Data records —
::::
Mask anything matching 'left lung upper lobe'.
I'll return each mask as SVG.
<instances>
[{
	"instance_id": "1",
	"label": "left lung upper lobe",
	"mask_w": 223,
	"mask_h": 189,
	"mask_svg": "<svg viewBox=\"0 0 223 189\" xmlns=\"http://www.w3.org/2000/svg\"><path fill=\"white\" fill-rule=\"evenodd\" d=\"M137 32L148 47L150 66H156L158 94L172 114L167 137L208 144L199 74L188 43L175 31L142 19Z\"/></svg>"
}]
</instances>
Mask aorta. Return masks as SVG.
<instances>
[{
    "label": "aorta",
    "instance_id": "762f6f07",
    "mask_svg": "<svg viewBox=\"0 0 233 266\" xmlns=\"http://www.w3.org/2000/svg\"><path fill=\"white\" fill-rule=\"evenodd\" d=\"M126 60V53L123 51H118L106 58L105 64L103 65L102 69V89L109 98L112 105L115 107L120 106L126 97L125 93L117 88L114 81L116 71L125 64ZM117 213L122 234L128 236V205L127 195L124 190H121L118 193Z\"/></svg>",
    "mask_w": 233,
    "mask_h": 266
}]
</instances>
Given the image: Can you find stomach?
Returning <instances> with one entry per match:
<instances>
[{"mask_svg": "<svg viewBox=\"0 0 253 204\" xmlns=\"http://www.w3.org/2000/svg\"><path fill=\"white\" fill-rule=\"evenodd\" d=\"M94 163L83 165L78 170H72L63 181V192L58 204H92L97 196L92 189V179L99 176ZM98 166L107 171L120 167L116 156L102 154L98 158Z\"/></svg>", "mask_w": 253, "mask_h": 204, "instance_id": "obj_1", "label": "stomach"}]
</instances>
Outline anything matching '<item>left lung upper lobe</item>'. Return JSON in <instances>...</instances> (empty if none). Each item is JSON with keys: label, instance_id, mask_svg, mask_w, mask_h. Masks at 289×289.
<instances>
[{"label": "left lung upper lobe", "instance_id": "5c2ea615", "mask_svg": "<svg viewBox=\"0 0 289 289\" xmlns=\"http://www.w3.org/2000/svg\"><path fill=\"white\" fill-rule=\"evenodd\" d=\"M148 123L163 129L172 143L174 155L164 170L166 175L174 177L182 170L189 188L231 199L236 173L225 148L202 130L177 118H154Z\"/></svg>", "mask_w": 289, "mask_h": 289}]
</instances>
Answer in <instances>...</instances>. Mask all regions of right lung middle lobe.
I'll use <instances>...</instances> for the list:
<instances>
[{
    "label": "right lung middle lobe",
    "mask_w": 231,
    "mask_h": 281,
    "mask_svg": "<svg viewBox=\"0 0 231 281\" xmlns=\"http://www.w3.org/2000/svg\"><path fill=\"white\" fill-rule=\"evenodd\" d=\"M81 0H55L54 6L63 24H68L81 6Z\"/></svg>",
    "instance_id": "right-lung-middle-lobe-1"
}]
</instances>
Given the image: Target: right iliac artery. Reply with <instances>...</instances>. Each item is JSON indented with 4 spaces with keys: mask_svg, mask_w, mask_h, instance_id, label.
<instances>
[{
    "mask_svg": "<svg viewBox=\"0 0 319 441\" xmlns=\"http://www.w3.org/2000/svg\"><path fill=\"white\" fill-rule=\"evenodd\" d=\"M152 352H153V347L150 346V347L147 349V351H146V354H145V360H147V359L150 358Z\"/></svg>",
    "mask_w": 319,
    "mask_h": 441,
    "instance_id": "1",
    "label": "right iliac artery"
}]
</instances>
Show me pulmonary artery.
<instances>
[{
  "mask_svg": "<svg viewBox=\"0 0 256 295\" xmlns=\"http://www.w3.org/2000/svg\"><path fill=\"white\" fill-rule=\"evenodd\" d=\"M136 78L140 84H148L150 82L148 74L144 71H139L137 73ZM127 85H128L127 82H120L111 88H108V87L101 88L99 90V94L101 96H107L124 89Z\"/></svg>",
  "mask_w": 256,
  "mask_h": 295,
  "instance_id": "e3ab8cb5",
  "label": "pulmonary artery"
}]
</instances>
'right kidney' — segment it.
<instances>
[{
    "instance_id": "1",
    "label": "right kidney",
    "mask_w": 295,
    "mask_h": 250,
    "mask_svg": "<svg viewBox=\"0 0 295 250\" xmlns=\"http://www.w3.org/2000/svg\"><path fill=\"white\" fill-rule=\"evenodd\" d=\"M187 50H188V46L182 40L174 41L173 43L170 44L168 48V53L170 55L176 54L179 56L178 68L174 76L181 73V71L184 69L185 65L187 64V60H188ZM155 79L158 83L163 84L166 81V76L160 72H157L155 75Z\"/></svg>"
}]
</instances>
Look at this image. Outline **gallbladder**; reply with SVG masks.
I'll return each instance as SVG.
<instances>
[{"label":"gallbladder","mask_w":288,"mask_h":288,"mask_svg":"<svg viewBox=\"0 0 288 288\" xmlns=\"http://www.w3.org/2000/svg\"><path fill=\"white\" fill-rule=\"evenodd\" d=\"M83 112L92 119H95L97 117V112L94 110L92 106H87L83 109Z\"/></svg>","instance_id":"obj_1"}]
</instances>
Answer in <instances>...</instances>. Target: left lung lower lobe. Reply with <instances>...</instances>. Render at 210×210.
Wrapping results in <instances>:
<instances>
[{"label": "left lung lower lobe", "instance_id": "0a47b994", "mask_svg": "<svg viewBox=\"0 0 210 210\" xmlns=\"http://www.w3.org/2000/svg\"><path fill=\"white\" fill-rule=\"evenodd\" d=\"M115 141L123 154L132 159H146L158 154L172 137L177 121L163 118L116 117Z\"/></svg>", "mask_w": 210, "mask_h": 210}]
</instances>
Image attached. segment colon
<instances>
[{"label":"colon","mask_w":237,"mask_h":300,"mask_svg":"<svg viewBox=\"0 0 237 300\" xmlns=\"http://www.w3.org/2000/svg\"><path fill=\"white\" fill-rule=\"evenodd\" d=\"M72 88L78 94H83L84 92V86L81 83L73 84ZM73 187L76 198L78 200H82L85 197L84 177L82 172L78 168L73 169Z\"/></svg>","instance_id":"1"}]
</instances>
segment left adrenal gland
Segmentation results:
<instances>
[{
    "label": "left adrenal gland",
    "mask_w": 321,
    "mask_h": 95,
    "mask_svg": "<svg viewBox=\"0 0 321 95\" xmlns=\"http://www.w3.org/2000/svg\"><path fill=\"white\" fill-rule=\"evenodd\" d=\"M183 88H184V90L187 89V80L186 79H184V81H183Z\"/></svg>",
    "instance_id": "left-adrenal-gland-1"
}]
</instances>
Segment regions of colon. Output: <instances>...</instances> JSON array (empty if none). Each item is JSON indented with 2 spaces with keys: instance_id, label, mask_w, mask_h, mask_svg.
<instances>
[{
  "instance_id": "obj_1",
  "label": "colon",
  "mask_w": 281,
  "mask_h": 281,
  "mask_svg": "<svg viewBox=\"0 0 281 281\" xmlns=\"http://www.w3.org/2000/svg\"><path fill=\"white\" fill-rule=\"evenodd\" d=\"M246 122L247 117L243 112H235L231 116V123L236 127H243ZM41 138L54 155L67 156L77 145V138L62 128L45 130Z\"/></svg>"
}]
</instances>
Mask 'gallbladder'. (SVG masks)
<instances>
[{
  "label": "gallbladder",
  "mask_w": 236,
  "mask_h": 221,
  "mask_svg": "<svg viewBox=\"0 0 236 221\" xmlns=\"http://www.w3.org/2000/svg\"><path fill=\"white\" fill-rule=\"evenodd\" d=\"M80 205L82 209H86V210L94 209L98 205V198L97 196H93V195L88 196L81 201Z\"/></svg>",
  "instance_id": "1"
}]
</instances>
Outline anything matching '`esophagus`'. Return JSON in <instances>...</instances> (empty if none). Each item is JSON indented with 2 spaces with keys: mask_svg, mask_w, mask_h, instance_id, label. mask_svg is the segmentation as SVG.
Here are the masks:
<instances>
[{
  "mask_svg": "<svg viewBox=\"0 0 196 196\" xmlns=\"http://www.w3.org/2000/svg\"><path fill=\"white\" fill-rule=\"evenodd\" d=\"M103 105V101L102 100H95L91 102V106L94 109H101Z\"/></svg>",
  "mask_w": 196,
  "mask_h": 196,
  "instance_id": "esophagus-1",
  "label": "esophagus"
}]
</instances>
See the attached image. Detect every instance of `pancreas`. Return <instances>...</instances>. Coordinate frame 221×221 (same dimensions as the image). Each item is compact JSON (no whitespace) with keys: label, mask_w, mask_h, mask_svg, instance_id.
::::
What to produce —
From the line holding "Segment regions of" to the final line of the data, repeat every line exactly. Leave out all the rest.

Your solution —
Segment regions of colon. Output: <instances>...</instances> JSON array (empty if none). Each item is JSON indented with 2 spaces with keys: instance_id, label, mask_w, mask_h, mask_svg.
<instances>
[{
  "instance_id": "obj_1",
  "label": "colon",
  "mask_w": 281,
  "mask_h": 281,
  "mask_svg": "<svg viewBox=\"0 0 281 281\" xmlns=\"http://www.w3.org/2000/svg\"><path fill=\"white\" fill-rule=\"evenodd\" d=\"M246 122L247 117L243 112H235L231 116V123L236 127H243ZM41 138L54 155L67 156L77 145V138L62 128L45 130Z\"/></svg>"
}]
</instances>
Mask 'gallbladder'. (SVG masks)
<instances>
[{
  "label": "gallbladder",
  "mask_w": 236,
  "mask_h": 221,
  "mask_svg": "<svg viewBox=\"0 0 236 221\" xmlns=\"http://www.w3.org/2000/svg\"><path fill=\"white\" fill-rule=\"evenodd\" d=\"M80 205L82 209H86V210L94 209L98 205V198L97 196H93V195L88 196L81 201Z\"/></svg>",
  "instance_id": "1"
}]
</instances>
Outline anything matching '`esophagus`'. Return JSON in <instances>...</instances> (empty if none). Each item is JSON indented with 2 spaces with keys: mask_svg, mask_w, mask_h, instance_id, label. mask_svg is the segmentation as SVG.
Here are the masks:
<instances>
[{
  "mask_svg": "<svg viewBox=\"0 0 196 196\" xmlns=\"http://www.w3.org/2000/svg\"><path fill=\"white\" fill-rule=\"evenodd\" d=\"M103 105V101L102 100H95L91 102V106L94 109H101Z\"/></svg>",
  "mask_w": 196,
  "mask_h": 196,
  "instance_id": "esophagus-1",
  "label": "esophagus"
}]
</instances>
See the attached image. Detect every instance of `pancreas`. Return <instances>...</instances>. Coordinate frame 221×221 (same dimensions as the image). Each item is compact JSON (no whitespace) with keys: label, mask_w, mask_h, mask_svg, instance_id.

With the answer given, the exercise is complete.